La planification médico-sociale : bienvenue en utopie
Que penser d’une planification médico-sociale basée sur une « enquête » réalisée auprès de 31 personnes âgées qui expriment qu’elles souhaitent rester… à la maison ? Au train où ça va, nous aurons bientôt à Neuchâtel une planification hospitalière prévoyant la fermeture d’hôpitaux sur la base d’une enquête auprès de personnes qui déclarent préférer être … en bonne santé.
En substance et pour résumer, le Grand-Conseil devra voter sur une planification médico-sociale qui prévoit, d’ici 2022, de :
- faire construire par les communes 1000 appartements adaptés, sécurisés et protégés (structures intermédiaires) ;
- réduire de 400 lits le nombre de lits d’EMS (en transformant des chambres à 2 lits en chambres à 1 lit et en modifiant les missions médico-sociales, le cas échéant)
- tripler le volume des soins à domicile (environ 1000 nouveaux postes à pourvoir…) ;
- créer un bureau d’orientation – « efficace et peu coûteux » – destiné à « conseiller » la personne âgée quant au choix de la structure la mieux adaptée pour elle.
D’emblée, le problème majeur posé par cette planification médico-sociale totalement irréaliste réside dans l’imbrication de ses divers aspects constitutifs : la réduction des lits d’EMS est subordonnée à la construction – par les communes…- des structures intermédiaires et au triplement des soins à domicile, lequel développement constitue un vœu pieux en l’état des finances cantonales.
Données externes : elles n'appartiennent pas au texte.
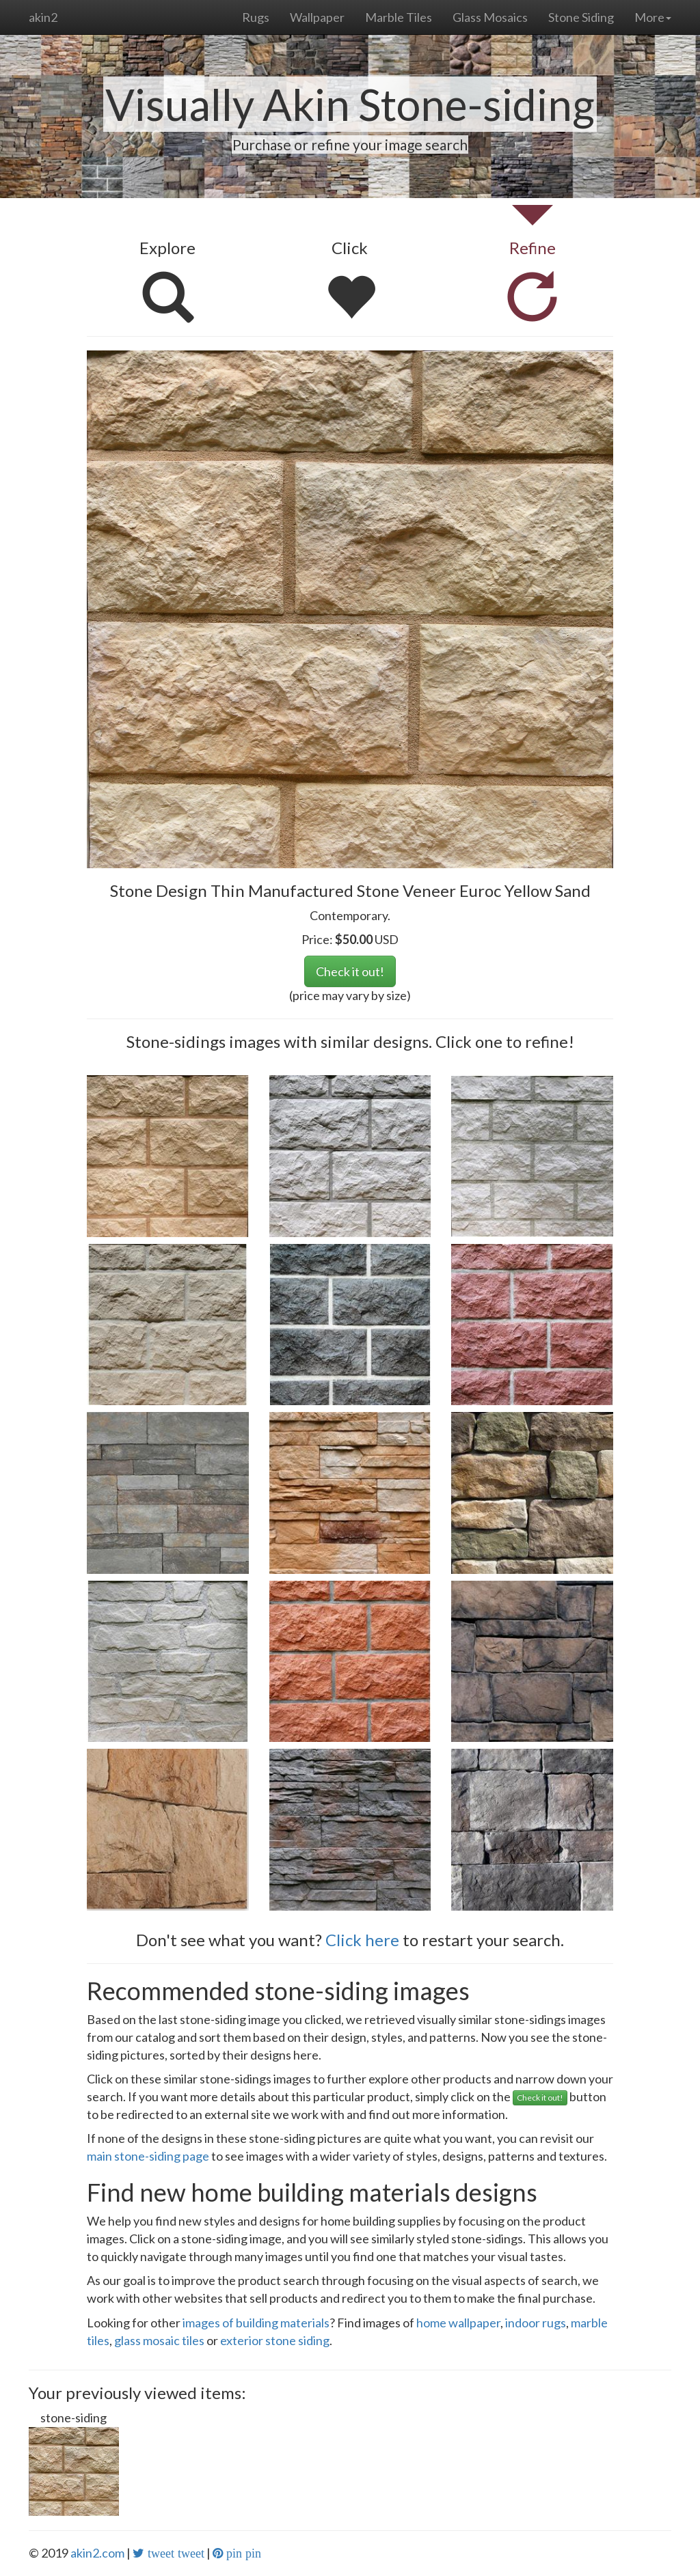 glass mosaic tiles (159, 2340)
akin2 (43, 17)
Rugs (255, 17)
A noter donc que les objectifs de la planification dépendent des bonnes volontés nullement acquises de communes, de proches aidants et autres bénévoles.
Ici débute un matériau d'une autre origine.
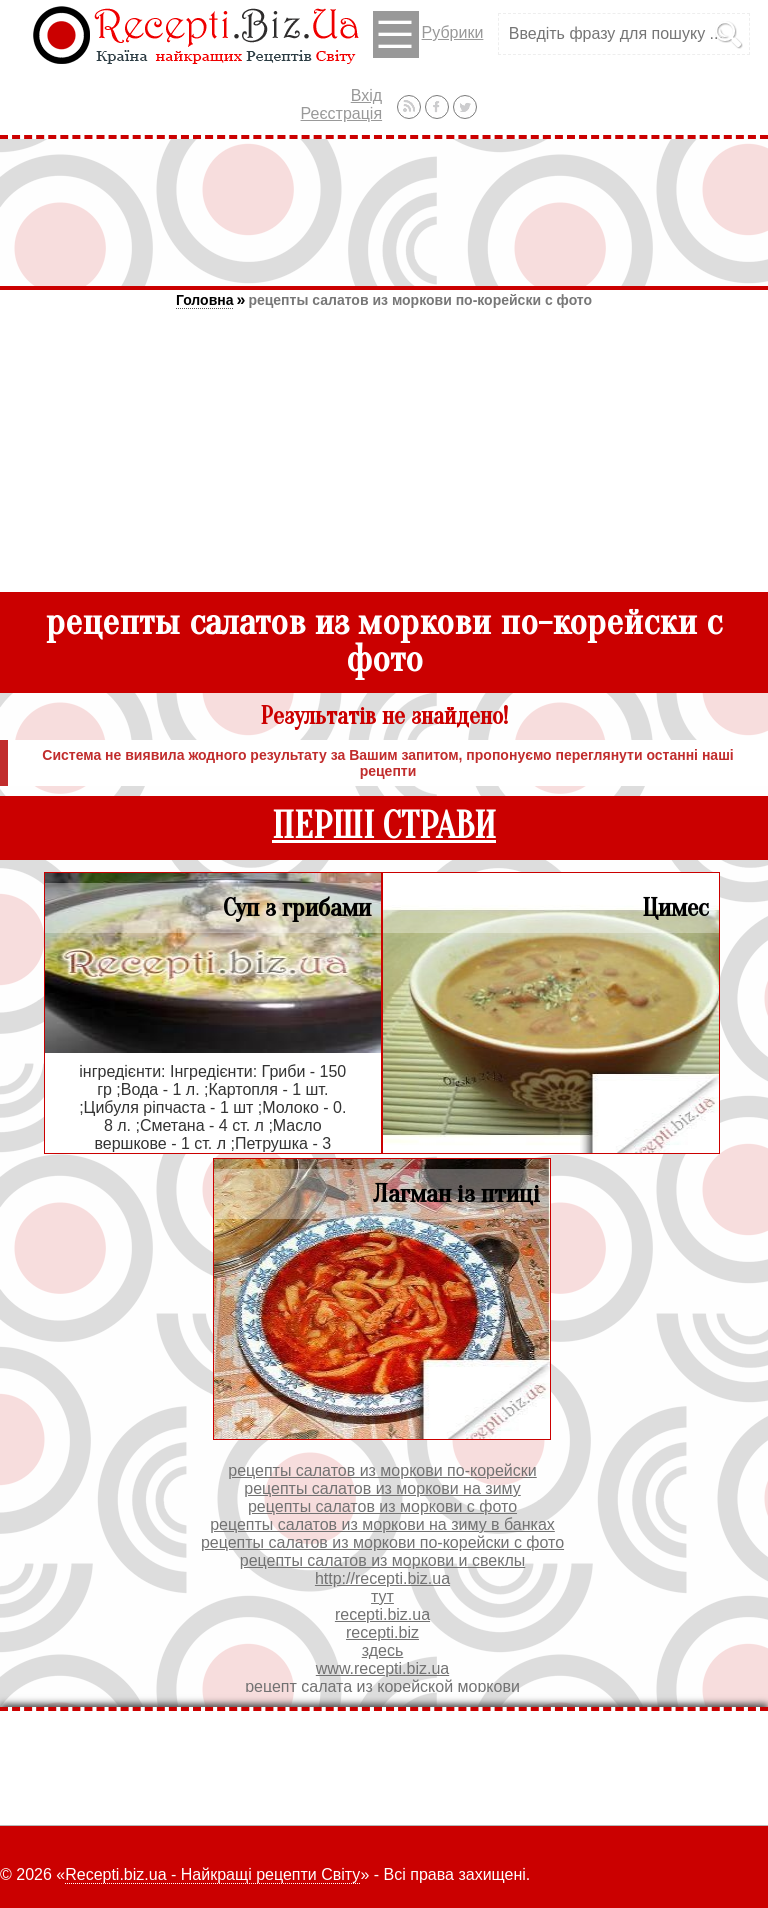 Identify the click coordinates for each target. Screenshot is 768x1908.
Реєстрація (342, 113)
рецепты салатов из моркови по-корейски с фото (420, 300)
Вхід (366, 95)
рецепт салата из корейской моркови (382, 1686)
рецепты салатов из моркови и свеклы (382, 1560)
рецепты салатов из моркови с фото (382, 1506)
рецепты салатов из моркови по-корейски (382, 1470)
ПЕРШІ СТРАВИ (384, 826)
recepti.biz (382, 1632)
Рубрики (428, 34)
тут (382, 1596)
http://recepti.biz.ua (382, 1578)
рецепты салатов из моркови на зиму (382, 1488)
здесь (383, 1650)
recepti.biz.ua (382, 1614)
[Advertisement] (384, 212)
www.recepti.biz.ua (382, 1668)
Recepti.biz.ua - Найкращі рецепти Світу (212, 1874)
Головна (205, 300)
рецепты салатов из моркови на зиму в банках (382, 1524)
Mais, hélas, il y a pire. Issue d’une conception réductionniste de l’organisation sanitaire, la planification médico-sociale oublie complètement les relations qui lient le secteur de longue durée à celui des hôpitaux : il n’est fait nulle part de l’inévitable pression que l’introduction des SwissDRG fait (et fera) peser sur les durées de séjour en soins aigus. Pas un mot non plus sur la réduction du nombre de lits dans les hôpitaux psychiatriques. On reste pantois devant une conception aussi naïve de l’organisation sanitaire qui voudrait que le secteur médico-social existe par lui-même et pour lui-même.
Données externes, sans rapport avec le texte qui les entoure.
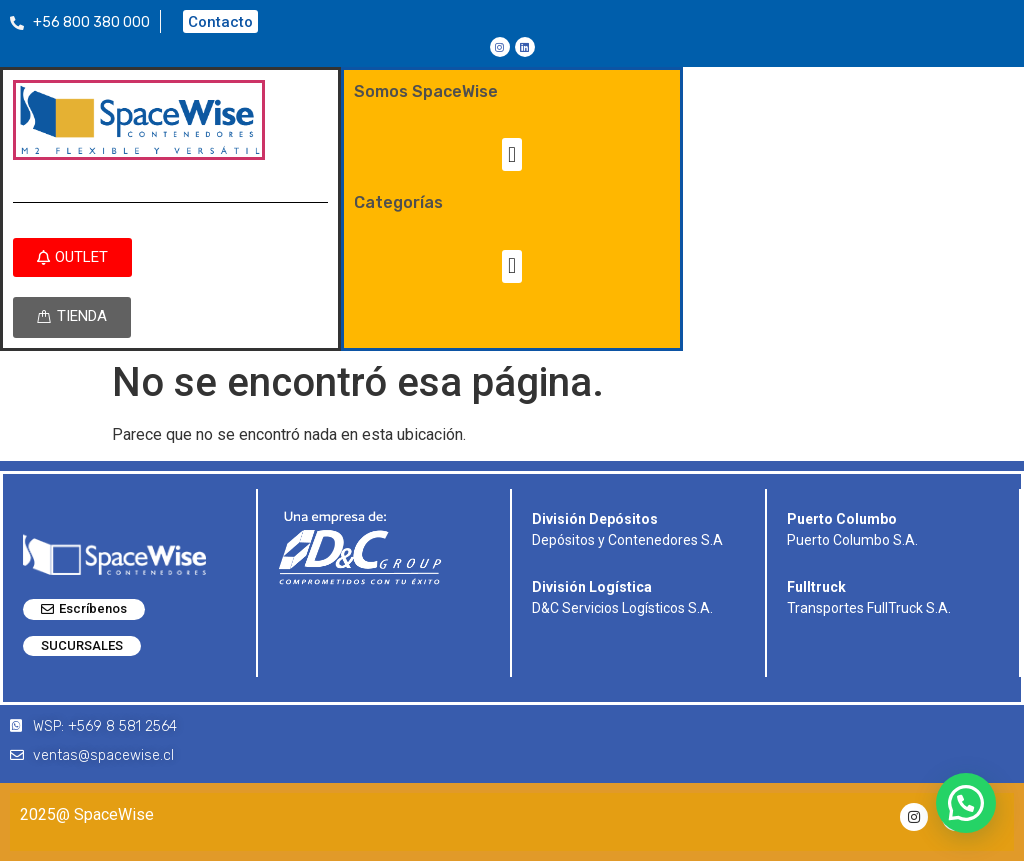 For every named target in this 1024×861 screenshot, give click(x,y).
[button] (511, 154) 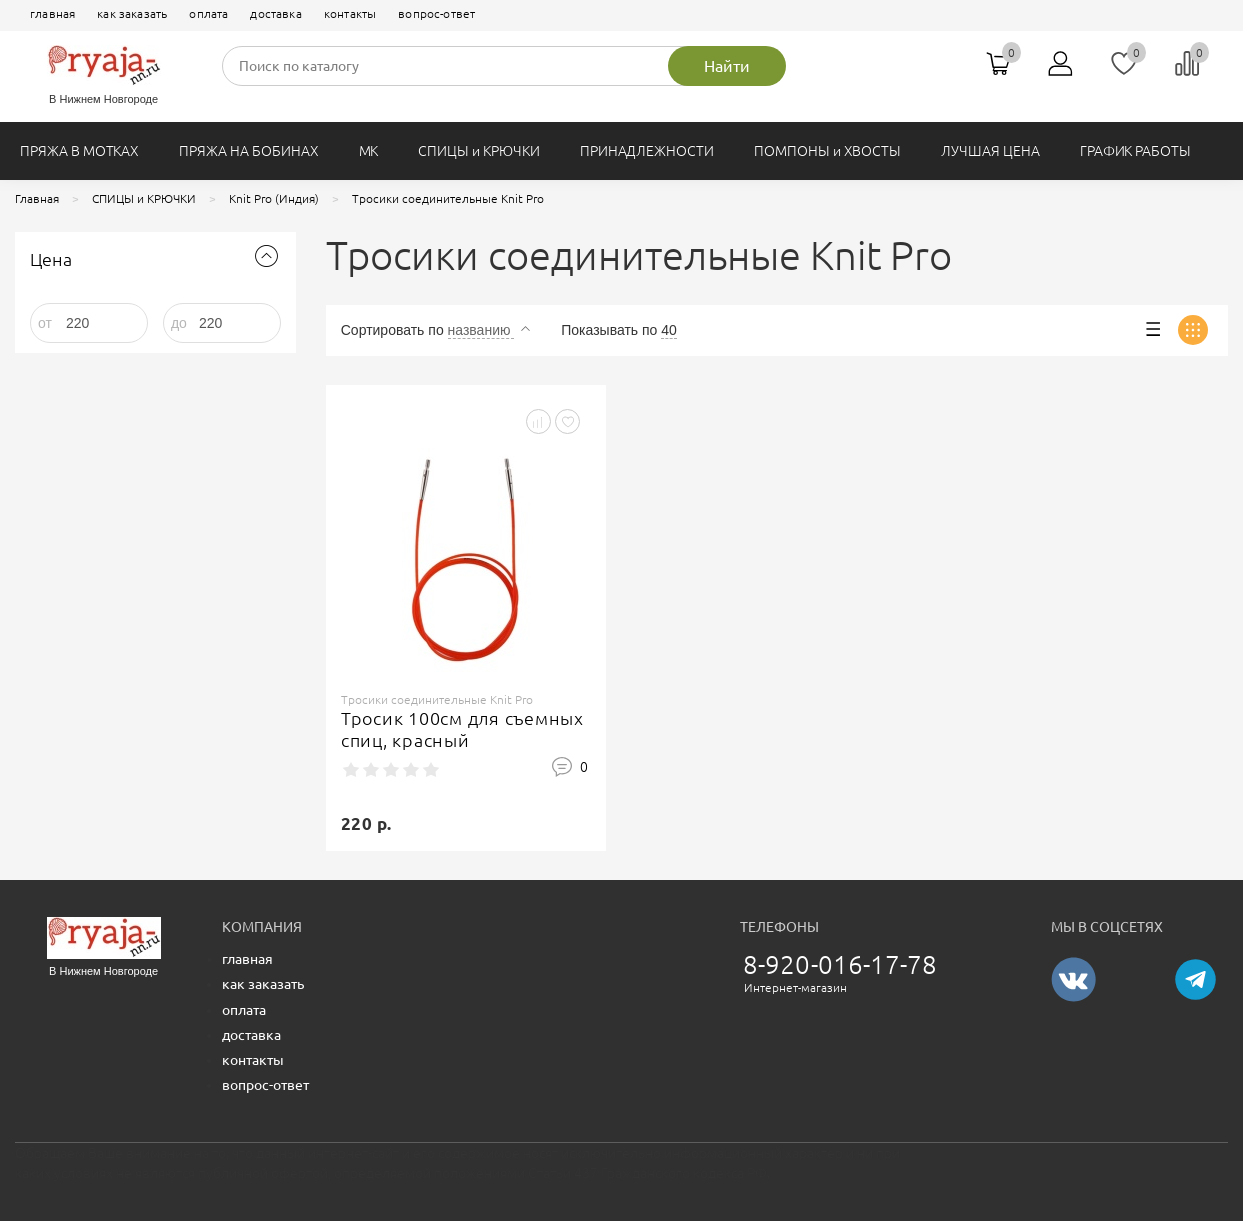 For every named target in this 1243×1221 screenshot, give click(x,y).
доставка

Selon les études disponibles (Obsan, OFS), tout le secteur des soins de longue durée (soins à domicile et EMS) est destiné à devoir se développer considérablement dans les prochaines années (env. 40 % d’augmentation des capacités d’ici 2025). Il est aussi constaté que dans les cantons ayant une structure médico-sociale peu développée, les durées de séjours hospitaliers sont plus longues… S’élevant à plus de 100’000 personnes aujourd’hui en Suisse, le nombre de personnes souffrant de maladies d’Alzheimer ou apparentées devait s’élever à entre 150’000 et 180’000 en 2025. Autant de considérations qui manquent dans la planification médico-sociale : aux études dûment étayées, ses auteurs préfèrent manifestement la philosophie du « Y’a qu’à… ». Tout en prétendant mener une réflexion sur le long terme…
Au surplus, de nombreux aspects d’une capacité adéquate de fournir à la personne âgée les prestations dont elle a besoin sont sous-estimés, quand ils ne sont pas ignorés. Ainsi, à l’instar de la LFinEMS – dont la planification médico-sociale se réclame – on trouve dans le texte très peu de considérations s’agissant de la formation des personnels et rien en ce qui concerne la mise en place de systèmes d’amélioration continue.
Clairement, j’estime que c’est une véritable honte de soumettre un projet aussi lacunaire et ignorant des réalités au vote du Grand Conseil. Espérons que ceux qui observent la gabegie actuelle de la planification hospitalière sauront, en toute logique, apprécier le caractère utopique de cette planification médico-sociale, dont le but inavoué est de faire des économies dans les EMS pour parvenir à financer les dépenses croissantes des hôpitaux et des soins à domicile.